According to the Guinness Book of World Records, she also has the title of Most Grammy awards won by a married couple (with husband Jay Z) and shares the Most Grammy Awards won in a single year by a female artist, alongside Adele.
The artist has released eight albums since 2003, including the 2019 Lion King soundtrack album and the 2018 collaborative album with Jay Z Everything Is Love. She has also released 53 singles since 2002, and has been a featured artist on 14 other tracks over the same period. As part of Destiny’s Child, she released a further five albums. She is also said to be worth a heady $500 million.
If just reading about all of her accolades and success are making you feel like you feel a bit breathless, Beyoncé, very comfortable in her crown, is now taking things more lightly – and wants you to as well.

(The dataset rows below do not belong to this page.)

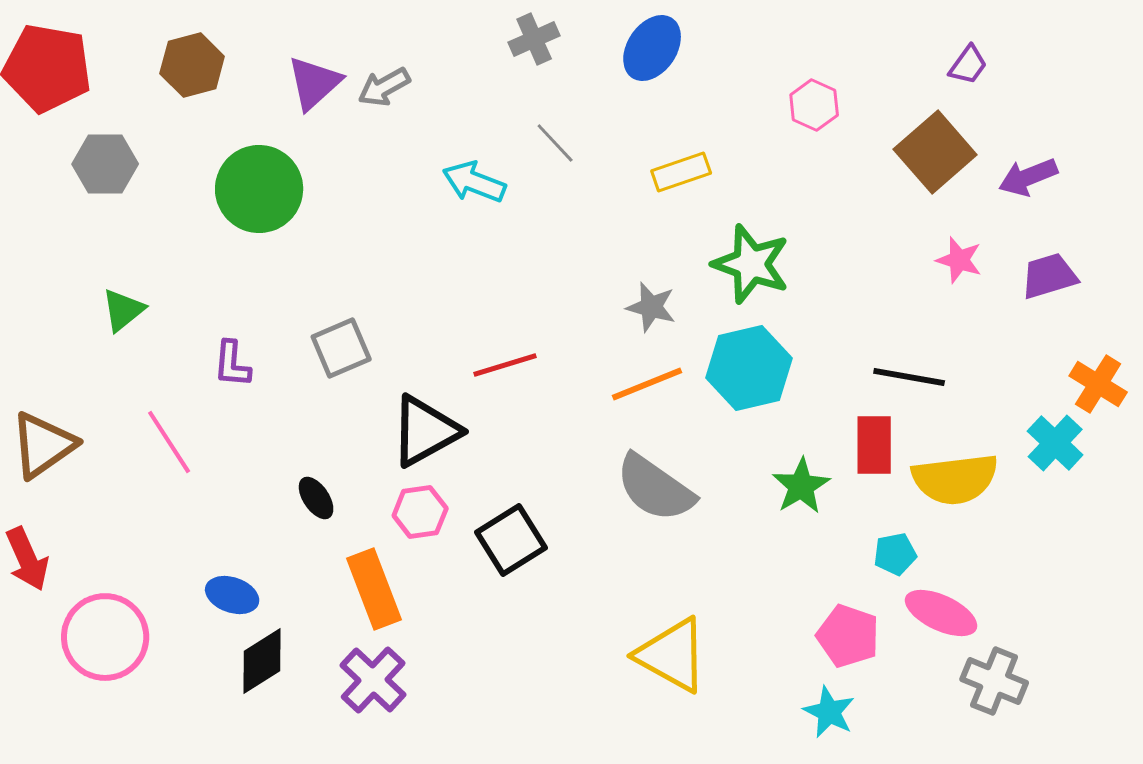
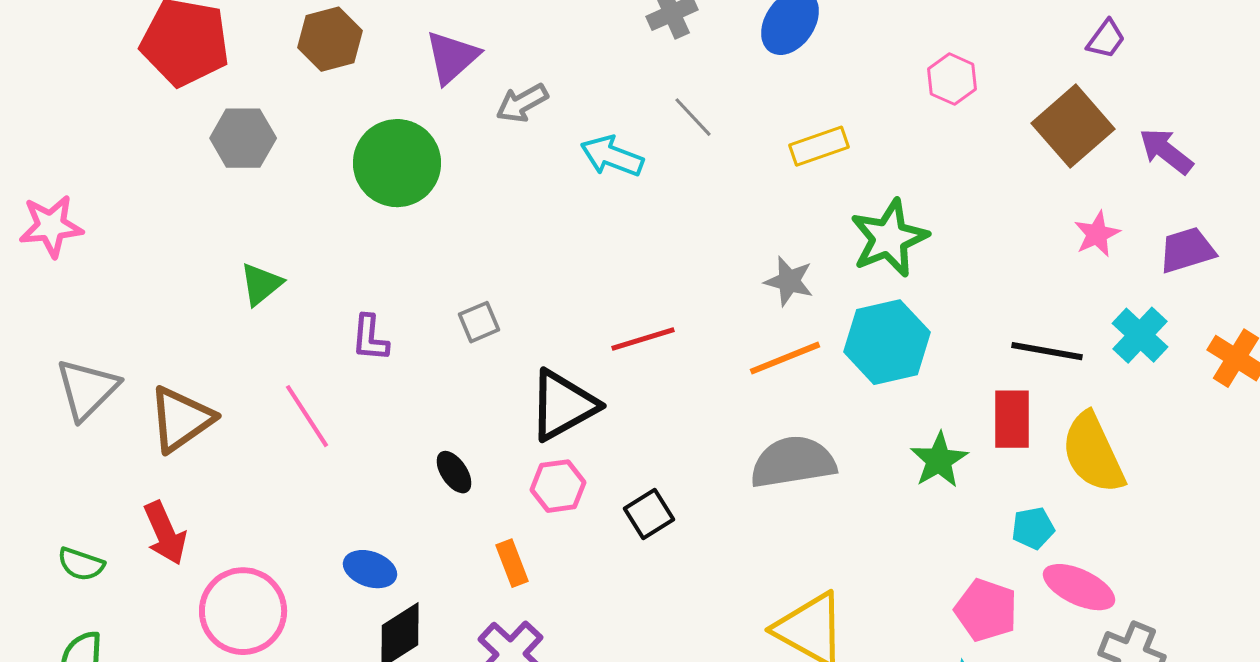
gray arrow: (384, 87) -> (522, 103), moved
purple arrow: (1028, 177) -> (1166, 151), turned 60
pink star: (959, 260) -> (1097, 234), turned 30
green star: (751, 264) -> (889, 238), turned 30
gray square: (341, 348) -> (479, 322), size x0.7
cyan cross: (1055, 443) -> (1140, 335), moved
yellow semicircle: (955, 479) -> (1093, 453), turned 72
gray semicircle: (655, 488) -> (793, 462), turned 136
black square: (511, 540) -> (649, 514), size x0.7
orange rectangle: (374, 589) -> (512, 563), size x0.6

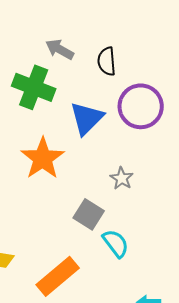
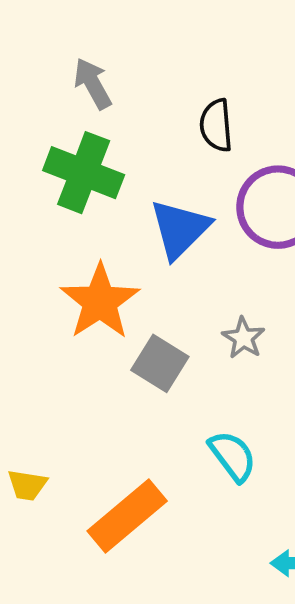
gray arrow: (60, 49) -> (93, 84), moved, turned 32
gray square: (89, 214) -> (160, 363), moved

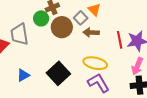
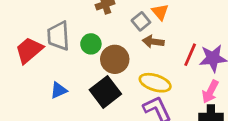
green circle: (41, 18) -> (91, 44), moved
brown circle: (62, 27) -> (115, 59), moved
red line: (120, 40) -> (190, 55), turned 30

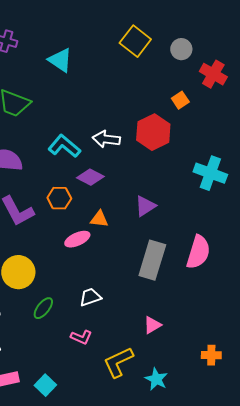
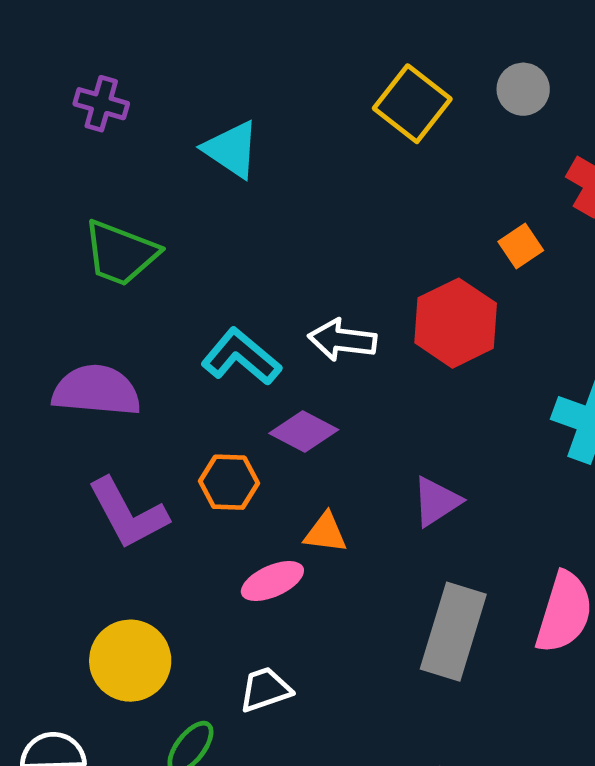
gray circle: (181, 49) -> (523, 89), moved
white trapezoid: (90, 297) -> (265, 690), moved

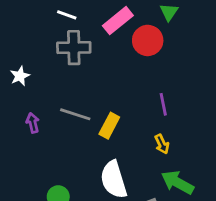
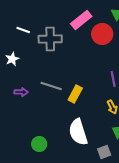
white line: (67, 15) -> (23, 30), moved
purple arrow: (33, 123) -> (21, 92), turned 104

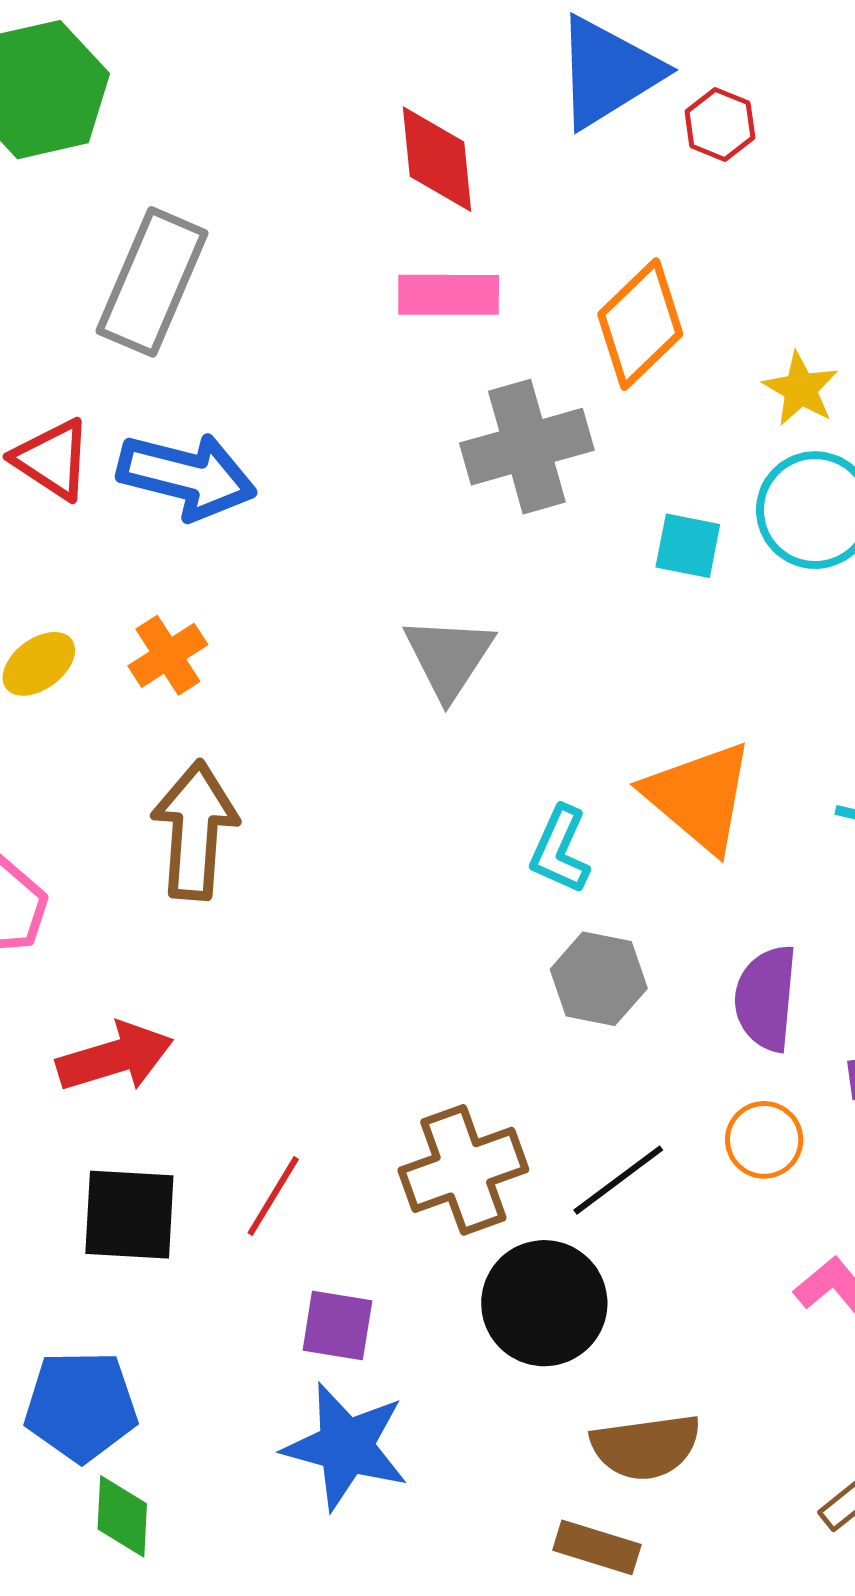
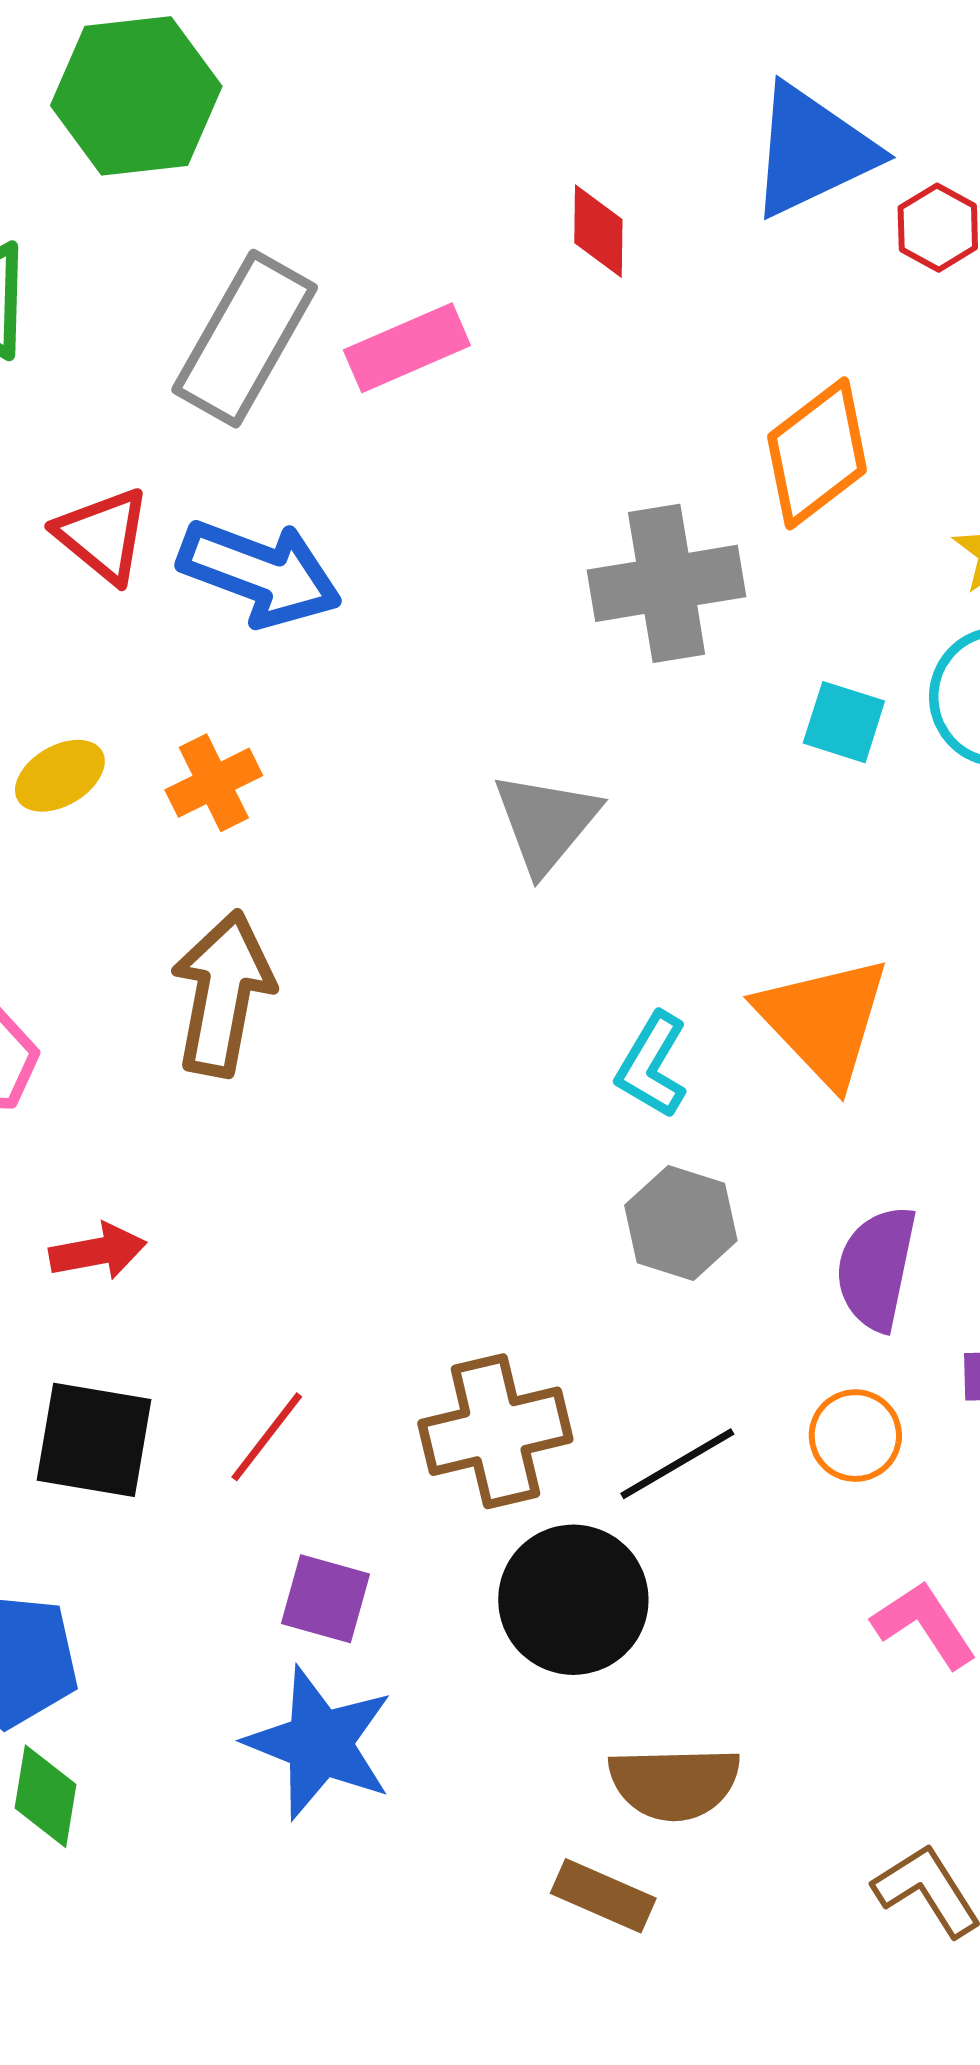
red diamond: (437, 159) -> (598, 231), size x0.7
pink rectangle: (449, 295) -> (407, 348), moved, turned -30
red arrow: (115, 1057) -> (98, 1251), size x0.7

In a statement shared before her new high-energy 16-track release, she said: “My intention was to create a safe place, a place without judgement. A place to be free of perfectionism and overthinking. I hope you find joy in this music. I hope it inspires you to release the wiggle. Ha!”
“She’s ready to be superficial, appearing to have no bigger plan than lighting up the club on her most upbeat collection,” says Smyth.
So perhaps we should follow in the footsteps of the peerless Queen of pop and enjoy this moment that she is calling the “renaissance emerging”.